▶ **Records provided**:
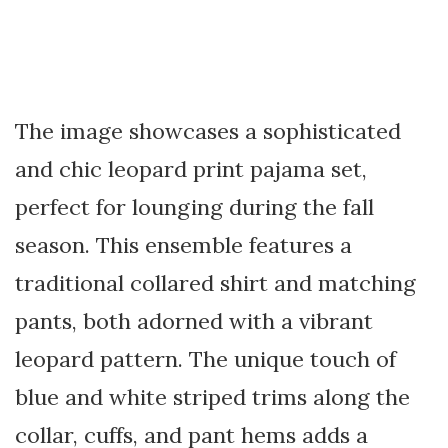
The image showcases a sophisticated
and chic leopard print pajama set,
perfect for lounging during the fall
season. This ensemble features a
traditional collared shirt and matching
pants, both adorned with a vibrant
leopard pattern. The unique touch of
blue and white striped trims along the
collar, cuffs, and pant hems adds a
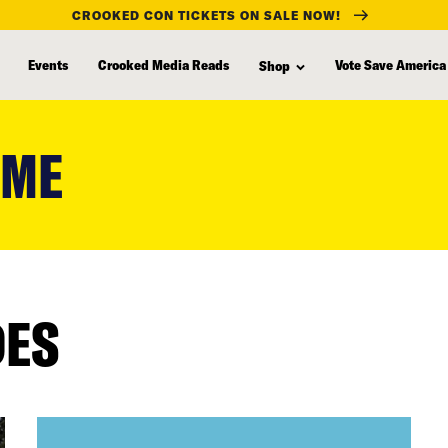
CROOKED CON TICKETS ON SALE NOW!
Events
Crooked Media Reads
Vote Save America
Shop
OME
DES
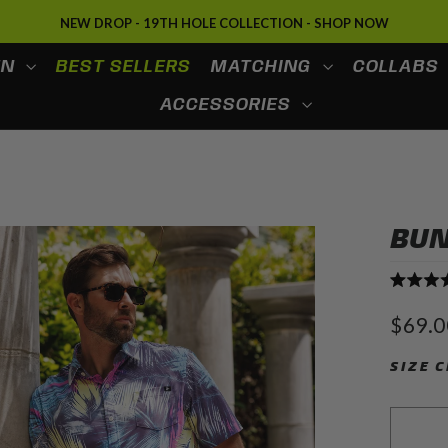
SPRING & SUMMER '26: SHOP NOW
EN
BEST SELLERS
MATCHING
COLLABS
ACCESSORIES
BUN
Rated
4.7
Regula
$69.0
out
price
of
5
SIZE 
stars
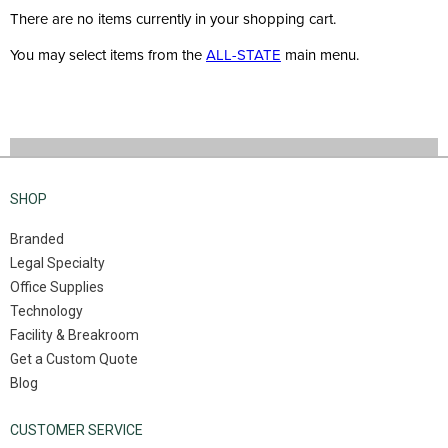
There are no items currently in your shopping cart.
You may select items from the
ALL-STATE
main menu.
SHOP
Branded
Legal Specialty
Office Supplies
Technology
Facility & Breakroom
Get a Custom Quote
Blog
CUSTOMER SERVICE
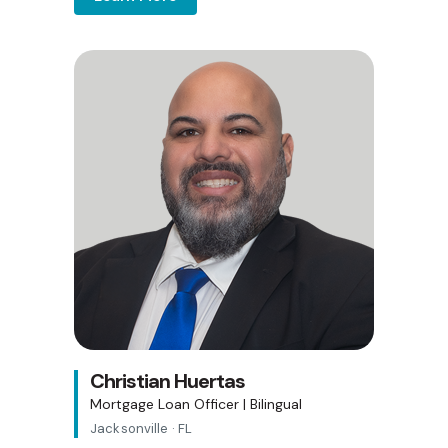
Christian Huertas
Mortgage Loan Officer | Bilingual
Jacksonville · FL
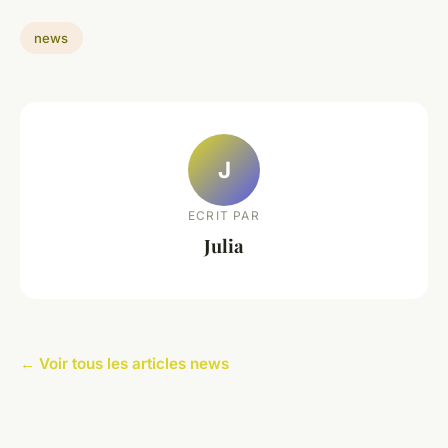
news
J
ECRIT PAR
Julia
← Voir tous les articles news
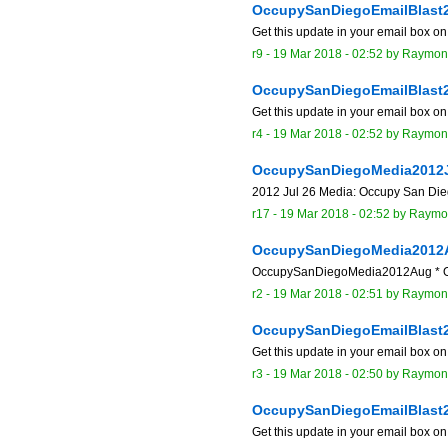
OccupySanDiegoEmailBlast
Get this update in your email box o
r9 -
19 Mar 2018 - 02:52
by
Raymon
OccupySanDiegoEmailBlast
Get this update in your email box o
r4 -
19 Mar 2018 - 02:52
by
Raymon
OccupySanDiegoMedia2012
2012 Jul 26 Media: Occupy San Diego
r17 -
19 Mar 2018 - 02:52
by
Raymo
OccupySanDiegoMedia2012
OccupySanDiegoMedia2012Aug * Oc
r2 -
19 Mar 2018 - 02:51
by
Raymon
OccupySanDiegoEmailBlast
Get this update in your email box o
r3 -
19 Mar 2018 - 02:50
by
Raymon
OccupySanDiegoEmailBlast
Get this update in your email box o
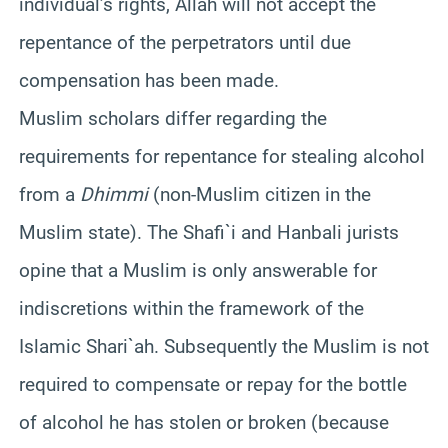
individual’s rights, Allah will not accept the
repentance of the perpetrators until due
compensation has been made.
Muslim scholars differ regarding the
requirements for repentance for stealing alcohol
from a
Dhimmi
(non-Muslim citizen in the
Muslim state). The Shafi`i and Hanbali jurists
opine that a Muslim is only answerable for
indiscretions within the framework of the
Islamic Shari`ah. Subsequently the Muslim is not
required to compensate or repay for the bottle
of alcohol he has stolen or broken (because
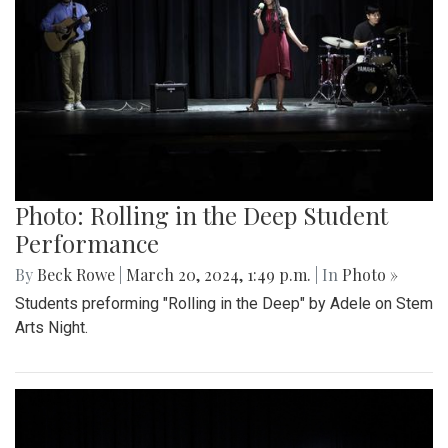
Photo: Rolling in the Deep Student
Performance
By
Beck Rowe
|
March 20, 2024, 1:49 p.m.
| In
Photo »
Students preforming "Rolling in the Deep" by Adele on Stem
Arts Night.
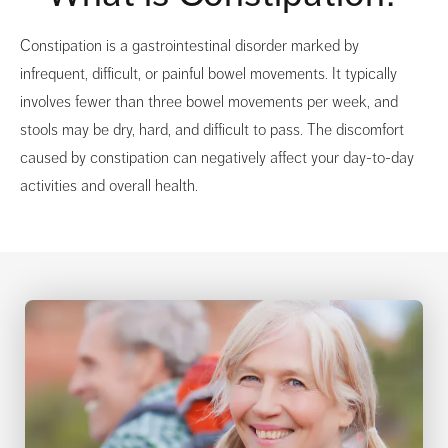
Constipation is a gastrointestinal disorder marked by
infrequent, difficult, or painful bowel movements. It typically
involves fewer than three bowel movements per week, and
stools may be dry, hard, and difficult to pass. The discomfort
caused by constipation can negatively affect your day-to-day
activities and overall health.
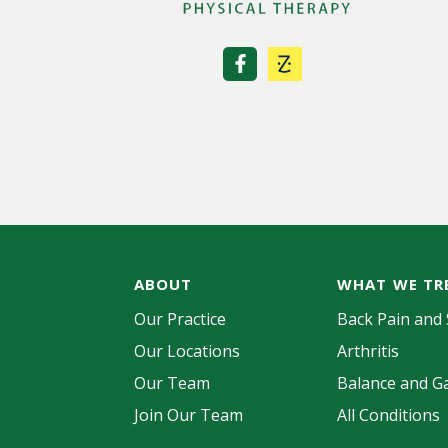
ABOUT
WHAT WE TR
Our Practice
Back Pain and 
Our Locations
Arthritis
Our Team
Balance and Ga
Join Our Team
All Conditions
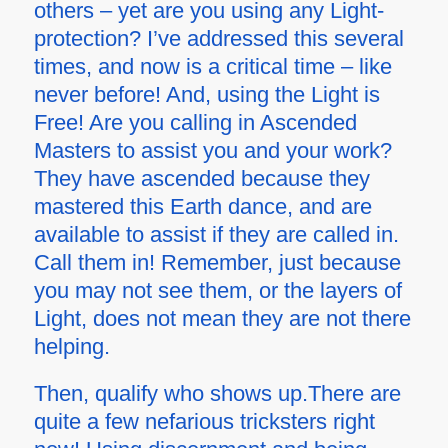
others – yet are you using any Light-
protection? I’ve addressed this several
times, and now is a critical time – like
never before! And, using the Light is
Free! Are you calling in Ascended
Masters to assist you and your work?
They have ascended because they
mastered this Earth dance, and are
available to assist if they are called in.
Call them in! Remember, just because
you may not see them, or the layers of
Light, does not mean they are not there
helping.
Then, qualify who shows up.There are
quite a few nefarious tricksters right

▶ **Problem to solve**: The response must contain every line from the listing above in which the string "Deep" appears.

▶ **Output below**:
Photo: Rolling in the Deep Student
Students preforming "Rolling in the Deep" by Adele on Stem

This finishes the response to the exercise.